[Page images and extracted text]
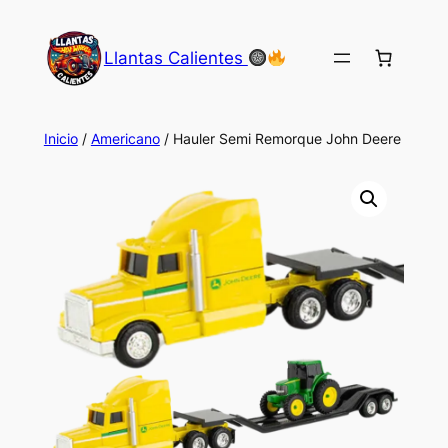
Saltar
al
Llantas Calientes
contenido
Inicio
/
Americano
/ Hauler Semi Remorque John Deere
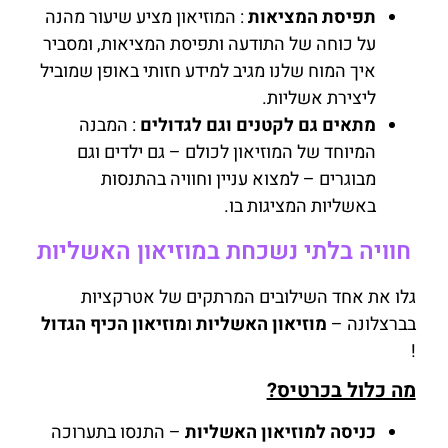
תפיסת המציאות
: המוזיאון מציע שיעור מהנה
על כוחה של התודעה ותפיסת המציאות, ומסביר
איך המוח שלנו מגיב למידע חזותי באופן שמוביל
ליצירת אשליות.
מתאים גם לקטנים וגם לגדולים
: המבנה
המיוחד של המוזיאון לכולם – גם ילדים וגם
מבוגרים – למצוא עניין וחוויה בהתנסות
באשליות המציגות בו.
חוויה בלתי נשכחת במוזיאון האשליות
גלו את אחד השילובים המרתקים של אטרקציות
בברצלונה –
מוזיאון האשליות
ו
מוזיאון הכיף הגדול
!
מה כלול בכרטיס?
כניסה למוזיאון האשליות
– התנסו בתערוכה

### Task to carry out
Counting the line that contains "גלו את אחד השילובים המרתקים של אטרקציות" as the first, copy exactly every line through the end of the records, and nothing else.

### Answer section
גלו את אחד השילובים המרתקים של אטרקציות
בברצלונה –
מוזיאון האשליות
ו
מוזיאון הכיף הגדול
!
מה כלול בכרטיס?
כניסה למוזיאון האשליות
– התנסו בתערוכה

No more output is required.